Tuesday, 22 December 2009

Systemic versus point solutions

Here's another Blazingly Obvious issue which stems in part from reality and another part from the TechNation podcast episode i commented on in my previous post: it is not enough to look at the problem at hand, you have to understand the system of which the problem is a part.

Case in point: One of my Favorite Customers called me about 90 minutes ago. Their banking transfer program had gone and locked itself. Again. No money, no fun, but a lot of stress. I'd spent half of last week's thursday there helping them to fix what was essentially not their fault. Nor the fault of the bank, or the poor bank system techie on the other side of the line. It was just that the software had bugged, which caused the passwords to go out of synch, thus locking my customer's banking access account (it would have been nice if the program had actually gone the length to actually inform that *this* was the problem -- now i had to use Wireshark to sniff the transaction from the wire and talk the techie through a bunch of TCP :)

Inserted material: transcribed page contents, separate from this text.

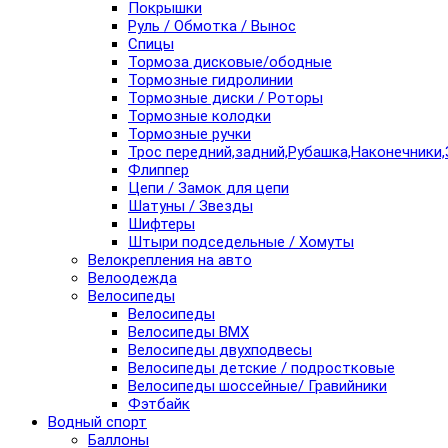
Покрышки
Руль / Обмотка / Вынос
Спицы
Тормоза дисковые/ободные
Тормозные гидролинии
Тормозные диски / Роторы
Тормозные колодки
Тормозные ручки
Трос передний,задний,Рубашка,Наконечники,
Флиппер
Цепи / Замок для цепи
Шатуны / Звезды
Шифтеры
Штыри подседельные / Хомуты
Велокрепления на авто
Велоодежда
Велосипеды
Велосипеды
Велосипеды BMX
Велосипеды двухподвесы
Велосипеды детские / подростковые
Велосипеды шоссейные/ Гравийники
Фэтбайк
Водный спорт
Баллоны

Yesterday my customer got new passcodes. Money flowed and there was much rejoicing. Today, the buck stopped.

When i arrived at our customer's office, my contact person was having a tangibly tense communication with another banking techie. With much frustration, she entered those passcodes again and *poof*, the system worked.

What nobody at the bank, or the office, had thought of was that there is another installation of the transfer client installed on a server, which is scheduled to run each morning to get yesterday's transactions. We deduced that it was this bit that caused the account to lock and my customer asked me to disable it since nobody knew how it should work and the bank techie just pointed fingers at the software developer company.

But why throw away a useful, albeit broken thing, when you can fix it?

By the way the software itself was operating, it had looked to thew customer like it was something of a central installation to the whole office; fix the problem at one station and you have it fied everywhere. Not so. Those same passcodes needed to be entered in each installation of the software. The problem was that neither my customer nor the banking techie knew where those passcodes needed to be punched. But with some calm breathing and considerate reasoning, we found where the on-server passcodes should go... and presto, normality was restored.

Lesson: don't throw away a thing because it doesn't work. And if the system doesn't work even if you fixed the broken bit, maybe you haven't fixed the right broken bit just yet!